▸ **WORK TO BE COMPLETED**: Could you repeat every line below exactly, skipping the images?

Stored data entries
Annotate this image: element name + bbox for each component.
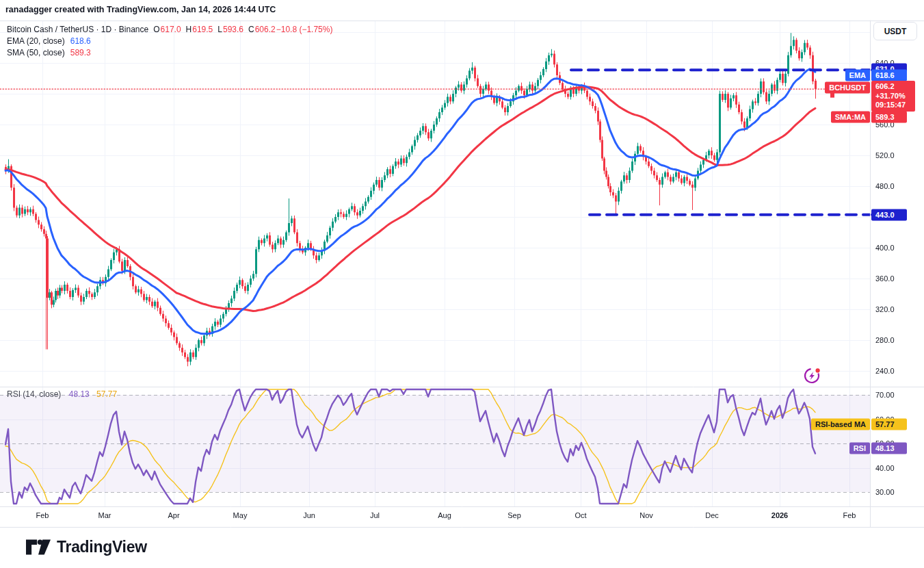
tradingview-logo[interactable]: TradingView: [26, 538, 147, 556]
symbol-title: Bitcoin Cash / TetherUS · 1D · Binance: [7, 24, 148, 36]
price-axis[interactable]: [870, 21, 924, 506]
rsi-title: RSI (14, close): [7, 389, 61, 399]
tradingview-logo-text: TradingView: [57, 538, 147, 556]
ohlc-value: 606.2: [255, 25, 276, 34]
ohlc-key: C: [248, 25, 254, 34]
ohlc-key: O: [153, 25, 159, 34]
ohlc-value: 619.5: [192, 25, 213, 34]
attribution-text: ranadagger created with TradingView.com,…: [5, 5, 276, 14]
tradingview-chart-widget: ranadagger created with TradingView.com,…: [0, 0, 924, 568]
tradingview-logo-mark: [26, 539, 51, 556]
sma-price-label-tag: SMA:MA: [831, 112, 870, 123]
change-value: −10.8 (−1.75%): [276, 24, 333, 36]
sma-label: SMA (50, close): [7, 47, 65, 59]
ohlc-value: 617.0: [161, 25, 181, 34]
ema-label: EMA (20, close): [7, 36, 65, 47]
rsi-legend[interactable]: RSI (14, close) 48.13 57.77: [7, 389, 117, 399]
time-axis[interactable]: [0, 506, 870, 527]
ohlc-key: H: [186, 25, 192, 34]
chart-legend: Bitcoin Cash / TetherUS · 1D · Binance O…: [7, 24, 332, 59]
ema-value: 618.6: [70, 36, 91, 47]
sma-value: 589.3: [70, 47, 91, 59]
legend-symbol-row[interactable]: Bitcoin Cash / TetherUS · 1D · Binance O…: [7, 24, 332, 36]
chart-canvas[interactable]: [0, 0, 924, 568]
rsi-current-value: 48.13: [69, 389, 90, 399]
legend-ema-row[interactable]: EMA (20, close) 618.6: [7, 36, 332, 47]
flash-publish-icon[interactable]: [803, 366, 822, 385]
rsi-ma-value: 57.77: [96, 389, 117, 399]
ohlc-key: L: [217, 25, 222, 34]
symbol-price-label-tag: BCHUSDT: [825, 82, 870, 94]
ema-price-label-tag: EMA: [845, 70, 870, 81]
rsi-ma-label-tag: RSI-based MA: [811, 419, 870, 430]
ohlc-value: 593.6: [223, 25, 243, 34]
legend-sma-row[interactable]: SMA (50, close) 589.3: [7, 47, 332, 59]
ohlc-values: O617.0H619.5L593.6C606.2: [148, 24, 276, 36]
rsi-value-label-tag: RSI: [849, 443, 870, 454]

▸ **WRITTEN ANSWER**:
Annotate this image: element name + bbox for each component.
tradingview-logo[interactable]: TradingView: [26, 538, 147, 556]
symbol-title: Bitcoin Cash / TetherUS · 1D · Binance: [7, 24, 148, 36]
price-axis[interactable]: [870, 21, 924, 506]
rsi-title: RSI (14, close): [7, 389, 61, 399]
tradingview-logo-text: TradingView: [57, 538, 147, 556]
ohlc-value: 606.2: [255, 25, 276, 34]
ohlc-key: C: [248, 25, 254, 34]
ohlc-key: O: [153, 25, 159, 34]
ohlc-value: 619.5: [192, 25, 213, 34]
attribution-text: ranadagger created with TradingView.com,…: [5, 5, 276, 14]
tradingview-chart-widget: ranadagger created with TradingView.com,…: [0, 0, 924, 568]
tradingview-logo-mark: [26, 539, 51, 556]
sma-price-label-tag: SMA:MA: [831, 112, 870, 123]
change-value: −10.8 (−1.75%): [276, 24, 333, 36]
sma-label: SMA (50, close): [7, 47, 65, 59]
ohlc-value: 617.0: [161, 25, 181, 34]
ema-label: EMA (20, close): [7, 36, 65, 47]
rsi-legend[interactable]: RSI (14, close) 48.13 57.77: [7, 389, 117, 399]
time-axis[interactable]: [0, 506, 870, 527]
ohlc-key: H: [186, 25, 192, 34]
chart-legend: Bitcoin Cash / TetherUS · 1D · Binance O…: [7, 24, 332, 59]
ema-value: 618.6: [70, 36, 91, 47]
sma-value: 589.3: [70, 47, 91, 59]
legend-symbol-row[interactable]: Bitcoin Cash / TetherUS · 1D · Binance O…: [7, 24, 332, 36]
chart-canvas[interactable]: [0, 0, 924, 568]
rsi-current-value: 48.13: [69, 389, 90, 399]
legend-ema-row[interactable]: EMA (20, close) 618.6: [7, 36, 332, 47]
flash-publish-icon[interactable]: [803, 366, 822, 385]
rsi-ma-value: 57.77: [96, 389, 117, 399]
ohlc-key: L: [217, 25, 222, 34]
symbol-price-label-tag: BCHUSDT: [825, 82, 870, 94]
ema-price-label-tag: EMA: [845, 70, 870, 81]
rsi-ma-label-tag: RSI-based MA: [811, 419, 870, 430]
ohlc-value: 593.6: [223, 25, 243, 34]
legend-sma-row[interactable]: SMA (50, close) 589.3: [7, 47, 332, 59]
ohlc-values: O617.0H619.5L593.6C606.2: [148, 24, 276, 36]
rsi-value-label-tag: RSI: [849, 443, 870, 454]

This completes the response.